Петр Васильевич встал; он весь трясся, говорил задыхающимся голосом, раскрасневшись и ероша волосы.
– Сделай, пожалуйста, одолжение! Зови сюда своего Коленьку и всю твою милую роденьку. Только уж мы с дочерью уедем, – язвительно проговорила жена, поднимаясь и унося самовар.
Петр Васильевич прошел в свою комнату, стиснув руками голову.
– Ах, эта злополучная судьба!

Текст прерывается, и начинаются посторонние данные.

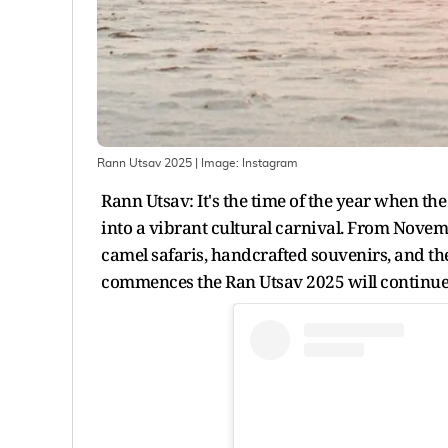
Rann Utsav 2025
| Image:
Instagram
Rann Utsav: It's the time of the year when th
into a vibrant cultural carnival. From Novemb
camel safaris, handcrafted souvenirs, and th
commences the Ran Utsav 2025 will continue 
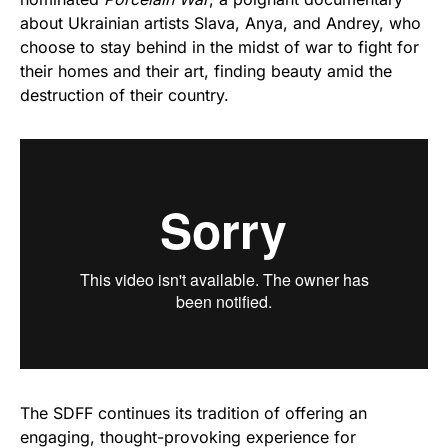
about Ukrainian artists Slava, Anya, and Andrey, who
choose to stay behind in the midst of war to fight for
their homes and their art, finding beauty amid the
destruction of their country.
The SDFF continues its tradition of offering an
engaging, thought-provoking experience for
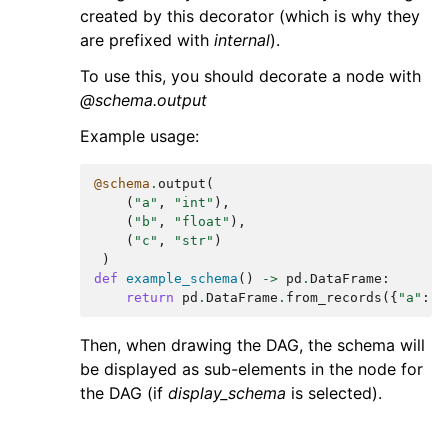
created by this decorator (which is why they
are prefixed with
internal
).
To use this, you should decorate a node with
@schema.output
Example usage:
@schema
.
output
(
(
"a"
,
"int"
),
(
"b"
,
"float"
),
(
"c"
,
"str"
)
)
def
example_schema
()
->
pd
.
DataFrame
:
return
pd
.
DataFrame
.
from_records
({
"a"
:
[
Then, when drawing the DAG, the schema will
be displayed as sub-elements in the node for
the DAG (if
display_schema
is selected).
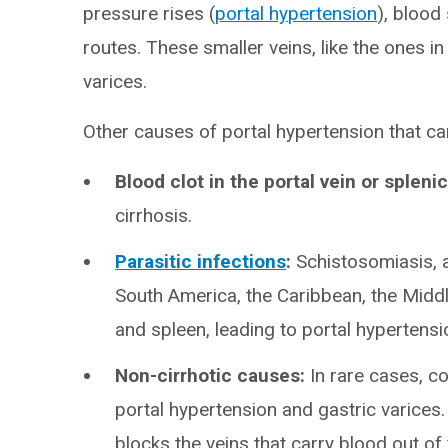
pressure rises (
portal hypertension
), blood
routes. These smaller veins, like the ones 
varices.
Other causes of portal hypertension that can
Blood clot in the portal vein or splenic
cirrhosis.
Parasitic infections
:
Schistosomiasis, a 
South America, the Caribbean, the Middl
and spleen, leading to portal hypertensi
Non-cirrhotic causes:
In rare cases, co
portal hypertension and gastric varices
blocks the veins that carry blood out of y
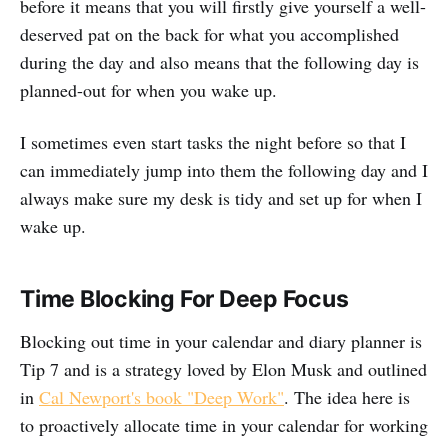
before it means that you will firstly give yourself a well-
deserved pat on the back for what you accomplished
during the day and also means that the following day is
planned-out for when you wake up.
I sometimes even start tasks the night before so that I
can immediately jump into them the following day and I
always make sure my desk is tidy and set up for when I
wake up.
Time Blocking For Deep Focus
Blocking out time in your calendar and diary planner is
Tip 7 and is a strategy loved by Elon Musk and outlined
in
Cal Newport's book "Deep Work"
. The idea here is
to proactively allocate time in your calendar for working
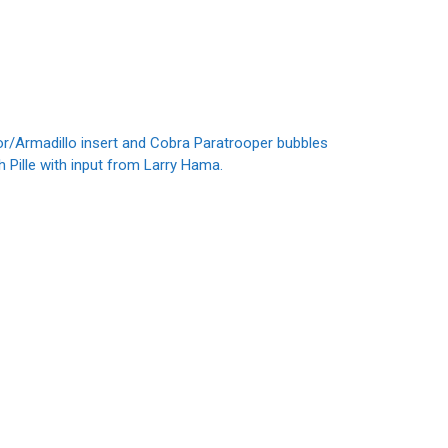
r/Armadillo insert and Cobra Paratrooper bubbles
Pille with input from Larry Hama.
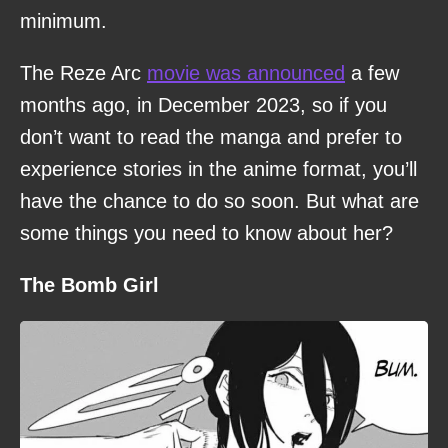
minimum.
The Reze Arc
movie was announced
a few
months ago, in December 2023, so if you
don’t want to read the manga and prefer to
experience stories in the anime format, you’ll
have the chance to do so soon. But what are
some things you need to know about her?
The Bomb Girl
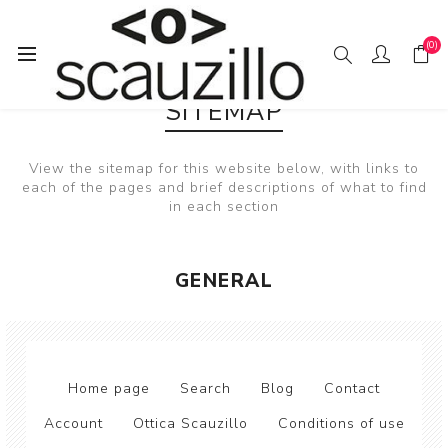
(0)
SITEMAP
View the sitemap for this website below, with links to
each of the pages and brief descriptions of what to find
in each section
GENERAL
Home page
Search
Blog
Contact
Account
Ottica Scauzillo
Conditions of use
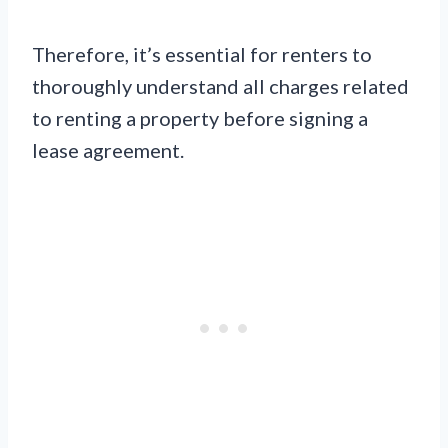
Therefore, it’s essential for renters to
thoroughly understand all charges related
to renting a property before signing a
lease agreement.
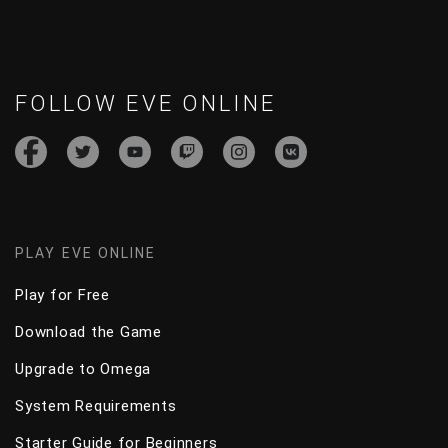
FOLLOW EVE ONLINE
PLAY EVE ONLINE
Play for Free
Download the Game
Upgrade to Omega
System Requirements
Starter Guide for Beginners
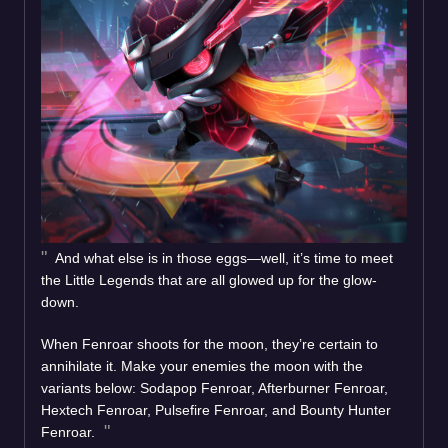
And what else is in those eggs—well, it’s time to meet
the Little Legends that are all glowed up for the glow-
down.
When Fenroar shoots for the moon, they’re certain to
annihilate it. Make your enemies the moon with the
variants below: Sodapop Fenroar, Afterburner Fenroar,
Hextech Fenroar, Pulsefire Fenroar, and Bounty Hunter
Fenroar.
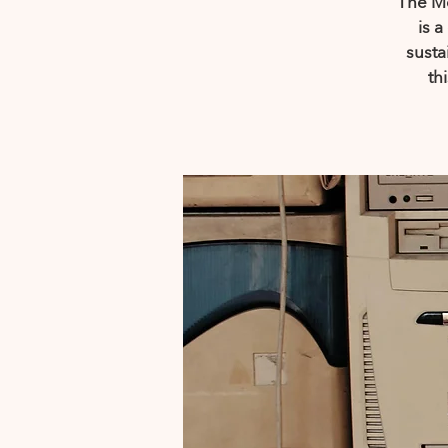
The Mo
is 
susta
th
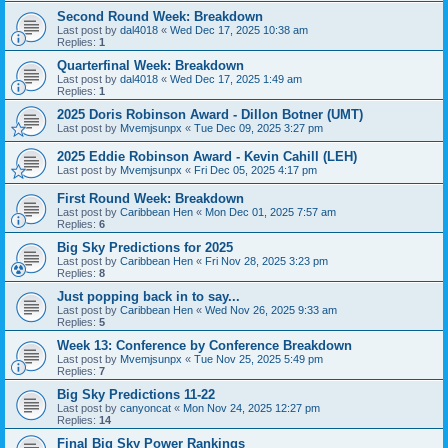
Second Round Week: Breakdown
Last post by
dal4018
«
Wed Dec 17, 2025 10:38 am
Replies:
1
Quarterfinal Week: Breakdown
Last post by
dal4018
«
Wed Dec 17, 2025 1:49 am
Replies:
1
2025 Doris Robinson Award - Dillon Botner (UMT)
Last post by
Mvemjsunpx
«
Tue Dec 09, 2025 3:27 pm
2025 Eddie Robinson Award - Kevin Cahill (LEH)
Last post by
Mvemjsunpx
«
Fri Dec 05, 2025 4:17 pm
First Round Week: Breakdown
Last post by
Caribbean Hen
«
Mon Dec 01, 2025 7:57 am
Replies:
6
Big Sky Predictions for 2025
Last post by
Caribbean Hen
«
Fri Nov 28, 2025 3:23 pm
Replies:
8
Just popping back in to say...
Last post by
Caribbean Hen
«
Wed Nov 26, 2025 9:33 am
Replies:
5
Week 13: Conference by Conference Breakdown
Last post by
Mvemjsunpx
«
Tue Nov 25, 2025 5:49 pm
Replies:
7
Big Sky Predictions 11-22
Last post by
canyoncat
«
Mon Nov 24, 2025 12:27 pm
Replies:
14
Final Big Sky Power Rankings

Забила ты нас всех! – громко проговорил он там.
– Вот еще что выдумал! – шипела Марья Ивановна, обращаясь в Липе. – Сами бедствуем… А тут корми всех его дармоедов-родственничков.
– Не соглашайтесь, мама, – шепотом отвечала дочь, подошла к зеркалу, зажгла свечу и стала опять рассматривать свое лицо.
– Твоего почтенного дядюшку и в квартире-то совестно держать. Такой оборванец, точно нищий. Вообще, вся родня твоего папеньки… одно несчастье!
– Ш-ш-ш-ш-ш, мама, тише… «У наших ушки на макушке», – Липа подмигнула на Наташу.
– Ну что она, глупая, смыслит? – возразила мать, убирая чайную посуду.
– Мамаша, купите мне завтра к чаю ливерной колбасы, – попросила Липа.
– Хорошо, милая, куплю.
– Да сварили бы вы к обеду борщ со свининкой. Так хочется.
– Хорошо, хорошо… Дорога нынче свинина-то… Я и то приценялась – знаю, что ты любишь. Завтра пораньше на рынок пойду.